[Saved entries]
▬▬▬▬▬▬▬▬▬▬

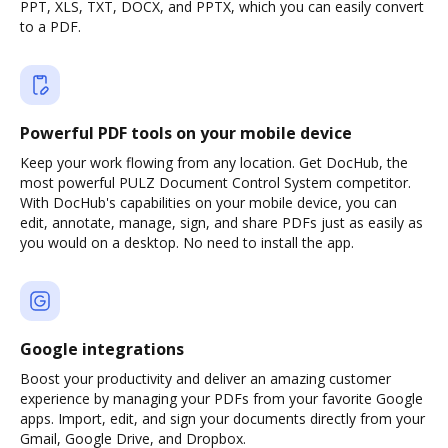
PPT, XLS, TXT, DOCX, and PPTX, which you can easily convert
to a PDF.
Powerful PDF tools on your mobile device
Keep your work flowing from any location. Get DocHub, the
most powerful PULZ Document Control System competitor.
With DocHub's capabilities on your mobile device, you can
edit, annotate, manage, sign, and share PDFs just as easily as
you would on a desktop. No need to install the app.
Google integrations
Boost your productivity and deliver an amazing customer
experience by managing your PDFs from your favorite Google
apps. Import, edit, and sign your documents directly from your
Gmail, Google Drive, and Dropbox.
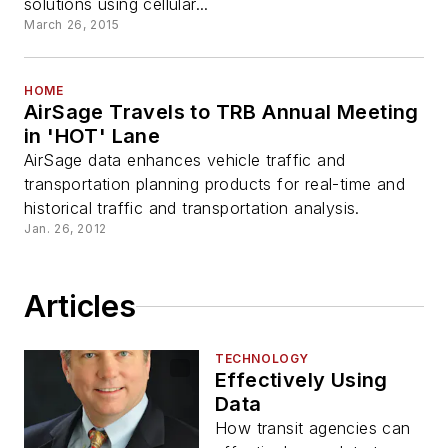
solutions using cellular...
March 26, 2015
HOME
AirSage Travels to TRB Annual Meeting
in 'HOT' Lane
AirSage data enhances vehicle traffic and
transportation planning products for real-time and
historical traffic and transportation analysis.
Jan. 26, 2012
Articles
TECHNOLOGY
Effectively Using
Data
How transit agencies can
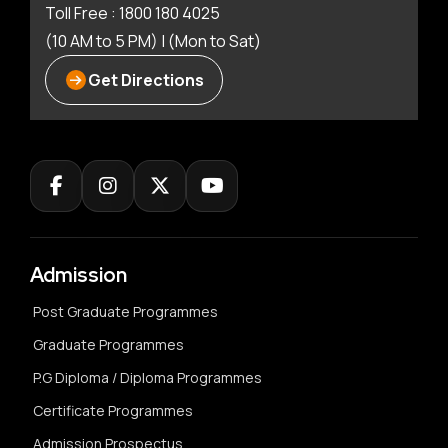
Toll Free : 1800 180 4025
(10 AM to 5 PM) | (Mon to Sat)
Get Directions
Admission
Post Graduate Programmes
Graduate Programmes
P.G Diploma / Diploma Programmes
Certificate Programmes
Admission Prospectus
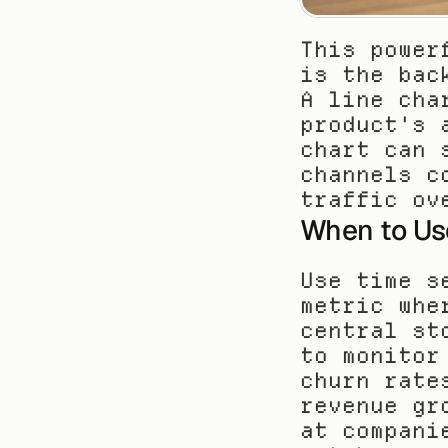
This power
is the bac
A line cha
product's 
chart can 
channels c
traffic ov
When to Us
Use time s
metric whe
central st
to monitor
churn rate
revenue gr
at compani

▬▬▬▬▬▬▬▬▬▬

• **Instructions to follow**:
Return each line from the records that includes the word "transportation".

• **Solution for this exercise**:
transportation planning products for real-time and
historical traffic and transportation analysis.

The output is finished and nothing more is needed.